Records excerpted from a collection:
==========
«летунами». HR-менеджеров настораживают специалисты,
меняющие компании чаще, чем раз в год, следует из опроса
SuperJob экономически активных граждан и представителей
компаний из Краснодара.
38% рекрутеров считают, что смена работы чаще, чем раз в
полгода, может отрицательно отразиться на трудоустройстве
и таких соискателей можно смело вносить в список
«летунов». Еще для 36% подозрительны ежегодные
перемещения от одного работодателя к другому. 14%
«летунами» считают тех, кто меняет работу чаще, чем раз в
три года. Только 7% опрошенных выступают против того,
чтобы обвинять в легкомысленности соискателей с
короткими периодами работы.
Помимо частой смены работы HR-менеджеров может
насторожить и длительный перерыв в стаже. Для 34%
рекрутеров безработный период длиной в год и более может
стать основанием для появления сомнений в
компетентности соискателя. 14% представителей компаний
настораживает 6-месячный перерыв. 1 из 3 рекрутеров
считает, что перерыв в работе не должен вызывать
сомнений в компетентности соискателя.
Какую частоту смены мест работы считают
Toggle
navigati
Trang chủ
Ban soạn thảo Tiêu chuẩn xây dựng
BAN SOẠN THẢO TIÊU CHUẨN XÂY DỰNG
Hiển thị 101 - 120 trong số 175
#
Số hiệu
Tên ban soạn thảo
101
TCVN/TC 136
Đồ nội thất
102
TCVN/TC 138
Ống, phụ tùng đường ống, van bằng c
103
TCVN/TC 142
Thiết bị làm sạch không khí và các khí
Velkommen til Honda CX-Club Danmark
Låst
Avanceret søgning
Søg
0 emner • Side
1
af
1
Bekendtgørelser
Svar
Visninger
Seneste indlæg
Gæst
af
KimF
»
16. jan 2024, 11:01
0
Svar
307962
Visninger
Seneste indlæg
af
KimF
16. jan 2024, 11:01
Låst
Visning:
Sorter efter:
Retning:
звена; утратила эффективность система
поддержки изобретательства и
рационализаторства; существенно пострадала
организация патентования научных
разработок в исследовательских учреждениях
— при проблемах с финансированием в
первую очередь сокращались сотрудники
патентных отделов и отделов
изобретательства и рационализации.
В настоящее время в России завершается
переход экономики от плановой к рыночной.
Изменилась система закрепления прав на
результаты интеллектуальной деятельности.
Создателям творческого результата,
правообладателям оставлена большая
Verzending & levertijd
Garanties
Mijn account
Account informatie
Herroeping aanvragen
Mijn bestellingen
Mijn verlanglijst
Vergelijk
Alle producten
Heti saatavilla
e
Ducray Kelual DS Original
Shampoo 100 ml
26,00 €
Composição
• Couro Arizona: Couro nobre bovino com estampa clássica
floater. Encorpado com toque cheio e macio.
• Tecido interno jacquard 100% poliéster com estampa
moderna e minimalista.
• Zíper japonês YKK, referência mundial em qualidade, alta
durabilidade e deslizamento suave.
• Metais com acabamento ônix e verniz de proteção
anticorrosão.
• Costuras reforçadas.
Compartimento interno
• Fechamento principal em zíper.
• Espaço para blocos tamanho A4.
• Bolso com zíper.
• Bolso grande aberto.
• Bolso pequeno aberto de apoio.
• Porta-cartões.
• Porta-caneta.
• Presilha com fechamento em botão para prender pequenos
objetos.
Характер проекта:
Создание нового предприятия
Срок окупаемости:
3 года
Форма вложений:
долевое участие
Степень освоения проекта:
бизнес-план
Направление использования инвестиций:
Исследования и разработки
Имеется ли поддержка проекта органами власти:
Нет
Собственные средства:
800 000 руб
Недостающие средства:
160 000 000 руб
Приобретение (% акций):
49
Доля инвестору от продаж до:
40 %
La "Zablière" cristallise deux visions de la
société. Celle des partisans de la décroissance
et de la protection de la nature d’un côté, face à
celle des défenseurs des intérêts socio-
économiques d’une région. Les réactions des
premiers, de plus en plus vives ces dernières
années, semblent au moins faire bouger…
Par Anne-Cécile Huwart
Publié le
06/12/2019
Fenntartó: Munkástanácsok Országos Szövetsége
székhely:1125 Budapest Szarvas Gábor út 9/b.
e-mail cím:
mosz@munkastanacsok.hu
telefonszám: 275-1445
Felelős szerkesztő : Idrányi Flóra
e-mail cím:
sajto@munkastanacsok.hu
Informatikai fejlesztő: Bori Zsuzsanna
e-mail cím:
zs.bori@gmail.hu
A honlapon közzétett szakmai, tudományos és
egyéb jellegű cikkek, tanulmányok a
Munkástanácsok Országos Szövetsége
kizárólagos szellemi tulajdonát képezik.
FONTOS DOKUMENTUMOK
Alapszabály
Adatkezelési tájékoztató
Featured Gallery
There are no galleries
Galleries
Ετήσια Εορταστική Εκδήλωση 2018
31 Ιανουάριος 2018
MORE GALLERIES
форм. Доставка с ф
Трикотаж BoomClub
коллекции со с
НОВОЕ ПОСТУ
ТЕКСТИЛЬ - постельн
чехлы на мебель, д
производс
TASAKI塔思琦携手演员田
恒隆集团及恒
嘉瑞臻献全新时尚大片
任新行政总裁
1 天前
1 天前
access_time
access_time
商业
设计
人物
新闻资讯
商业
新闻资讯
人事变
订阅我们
==========
Your goal: Return all the data above once more, precisely as given.

Answer area:
«летунами». HR-менеджеров настораживают специалисты,
меняющие компании чаще, чем раз в год, следует из опроса
SuperJob экономически активных граждан и представителей
компаний из Краснодара.
38% рекрутеров считают, что смена работы чаще, чем раз в
полгода, может отрицательно отразиться на трудоустройстве
и таких соискателей можно смело вносить в список
«летунов». Еще для 36% подозрительны ежегодные
перемещения от одного работодателя к другому. 14%
«летунами» считают тех, кто меняет работу чаще, чем раз в
три года. Только 7% опрошенных выступают против того,
чтобы обвинять в легкомысленности соискателей с
короткими периодами работы.
Помимо частой смены работы HR-менеджеров может
насторожить и длительный перерыв в стаже. Для 34%
рекрутеров безработный период длиной в год и более может
стать основанием для появления сомнений в
компетентности соискателя. 14% представителей компаний
настораживает 6-месячный перерыв. 1 из 3 рекрутеров
считает, что перерыв в работе не должен вызывать
сомнений в компетентности соискателя.
Какую частоту смены мест работы считают
Toggle
navigati
Trang chủ
Ban soạn thảo Tiêu chuẩn xây dựng
BAN SOẠN THẢO TIÊU CHUẨN XÂY DỰNG
Hiển thị 101 - 120 trong số 175
#
Số hiệu
Tên ban soạn thảo
101
TCVN/TC 136
Đồ nội thất
102
TCVN/TC 138
Ống, phụ tùng đường ống, van bằng c
103
TCVN/TC 142
Thiết bị làm sạch không khí và các khí
Velkommen til Honda CX-Club Danmark
Låst
Avanceret søgning
Søg
0 emner • Side
1
af
1
Bekendtgørelser
Svar
Visninger
Seneste indlæg
Gæst
af
KimF
»
16. jan 2024, 11:01
0
Svar
307962
Visninger
Seneste indlæg
af
KimF
16. jan 2024, 11:01
Låst
Visning:
Sorter efter:
Retning:
звена; утратила эффективность система
поддержки изобретательства и
рационализаторства; существенно пострадала
организация патентования научных
разработок в исследовательских учреждениях
— при проблемах с финансированием в
первую очередь сокращались сотрудники
патентных отделов и отделов
изобретательства и рационализации.
В настоящее время в России завершается
переход экономики от плановой к рыночной.
Изменилась система закрепления прав на
результаты интеллектуальной деятельности.
Создателям творческого результата,
правообладателям оставлена большая
Verzending & levertijd
Garanties
Mijn account
Account informatie
Herroeping aanvragen
Mijn bestellingen
Mijn verlanglijst
Vergelijk
Alle producten
Heti saatavilla
e
Ducray Kelual DS Original
Shampoo 100 ml
26,00 €
Composição
• Couro Arizona: Couro nobre bovino com estampa clássica
floater. Encorpado com toque cheio e macio.
• Tecido interno jacquard 100% poliéster com estampa
moderna e minimalista.
• Zíper japonês YKK, referência mundial em qualidade, alta
durabilidade e deslizamento suave.
• Metais com acabamento ônix e verniz de proteção
anticorrosão.
• Costuras reforçadas.
Compartimento interno
• Fechamento principal em zíper.
• Espaço para blocos tamanho A4.
• Bolso com zíper.
• Bolso grande aberto.
• Bolso pequeno aberto de apoio.
• Porta-cartões.
• Porta-caneta.
• Presilha com fechamento em botão para prender pequenos
objetos.
Характер проекта:
Создание нового предприятия
Срок окупаемости:
3 года
Форма вложений:
долевое участие
Степень освоения проекта:
бизнес-план
Направление использования инвестиций:
Исследования и разработки
Имеется ли поддержка проекта органами власти:
Нет
Собственные средства:
800 000 руб
Недостающие средства:
160 000 000 руб
Приобретение (% акций):
49
Доля инвестору от продаж до:
40 %
La "Zablière" cristallise deux visions de la
société. Celle des partisans de la décroissance
et de la protection de la nature d’un côté, face à
celle des défenseurs des intérêts socio-
économiques d’une région. Les réactions des
premiers, de plus en plus vives ces dernières
années, semblent au moins faire bouger…
Par Anne-Cécile Huwart
Publié le
06/12/2019
Fenntartó: Munkástanácsok Országos Szövetsége
székhely:1125 Budapest Szarvas Gábor út 9/b.
e-mail cím:
mosz@munkastanacsok.hu
telefonszám: 275-1445
Felelős szerkesztő : Idrányi Flóra
e-mail cím:
sajto@munkastanacsok.hu
Informatikai fejlesztő: Bori Zsuzsanna
e-mail cím:
zs.bori@gmail.hu
A honlapon közzétett szakmai, tudományos és
egyéb jellegű cikkek, tanulmányok a
Munkástanácsok Országos Szövetsége
kizárólagos szellemi tulajdonát képezik.
FONTOS DOKUMENTUMOK
Alapszabály
Adatkezelési tájékoztató
Featured Gallery
There are no galleries
Galleries
Ετήσια Εορταστική Εκδήλωση 2018
31 Ιανουάριος 2018
MORE GALLERIES
форм. Доставка с ф
Трикотаж BoomClub
коллекции со с
НОВОЕ ПОСТУ
ТЕКСТИЛЬ - постельн
чехлы на мебель, д
производс
TASAKI塔思琦携手演员田
恒隆集团及恒
嘉瑞臻献全新时尚大片
任新行政总裁
1 天前
1 天前
access_time
access_time
商业
设计
人物
新闻资讯
商业
新闻资讯
人事变
订阅我们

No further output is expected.